■ Task prompt
Your task is to repeat exactly the lines below between the line holding "Kartu Keluarga: Ini Cara dan Syarat" and the line holding "4 Juli 2023", inclusive, and only those.

■ Provided records
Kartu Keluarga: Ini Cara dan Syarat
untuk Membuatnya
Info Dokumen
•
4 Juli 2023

==

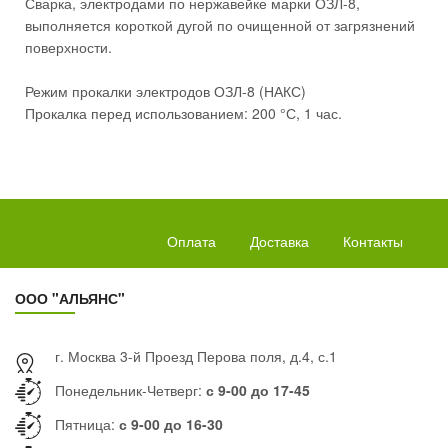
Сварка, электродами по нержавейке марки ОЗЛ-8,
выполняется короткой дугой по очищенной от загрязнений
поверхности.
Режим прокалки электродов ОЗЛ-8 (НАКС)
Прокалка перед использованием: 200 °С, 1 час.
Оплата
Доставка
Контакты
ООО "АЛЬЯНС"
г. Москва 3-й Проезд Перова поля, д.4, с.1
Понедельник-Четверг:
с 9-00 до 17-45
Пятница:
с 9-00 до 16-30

■ Result of the exercise
Kartu Keluarga: Ini Cara dan Syarat
untuk Membuatnya
Info Dokumen
•
4 Juli 2023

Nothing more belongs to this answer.